_Exercise instructions_
In the listing that follows, print every line exactly and leave the images out.

++++ Records for this task ++++

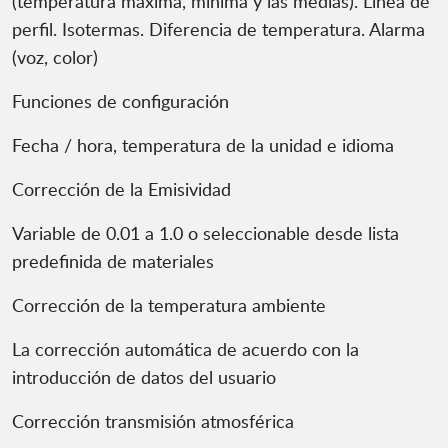
(temperatura máxima, mínima y las medias). Línea de
perfil. Isotermas. Diferencia de temperatura. Alarma
(voz, color)
Funciones de configuración
Fecha / hora, temperatura de la unidad e idioma
Corrección de la Emisividad
Variable de 0.01 a 1.0 o seleccionable desde lista
predefinida de materiales
Corrección de la temperatura ambiente
La corrección automática de acuerdo con la
introducción de datos del usuario
Corrección transmisión atmosférica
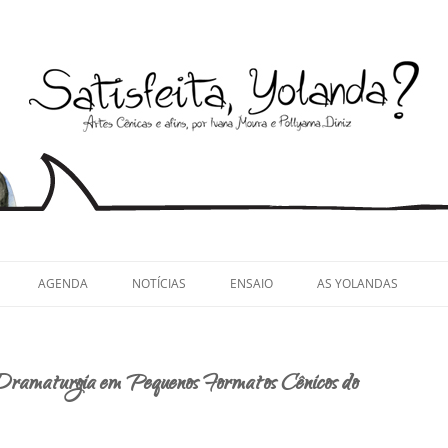
llyanna Diniz
AGENDA
NOTÍCIAS
ENSAIO
AS YOLANDAS
Dramaturgia em Pequenos Formatos Cênicos do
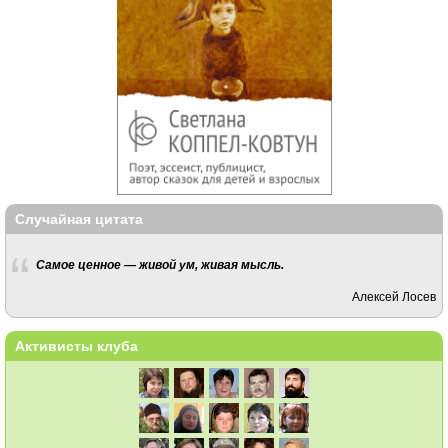
Случайная цитата
Самое ценное — живой ум, живая мысль.
Алексей Лосев
Активисты клуба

++++

_Exercise response_
(temperatura máxima, mínima y las medias). Línea de
perfil. Isotermas. Diferencia de temperatura. Alarma
(voz, color)
Funciones de configuración
Fecha / hora, temperatura de la unidad e idioma
Corrección de la Emisividad
Variable de 0.01 a 1.0 o seleccionable desde lista
predefinida de materiales
Corrección de la temperatura ambiente
La corrección automática de acuerdo con la
introducción de datos del usuario
Corrección transmisión atmosférica
llyanna Diniz
AGENDA
NOTÍCIAS
ENSAIO
AS YOLANDAS
Dramaturgia em Pequenos Formatos Cênicos do
Случайная цитата
Самое ценное — живой ум, живая мысль.
Алексей Лосев
Активисты клуба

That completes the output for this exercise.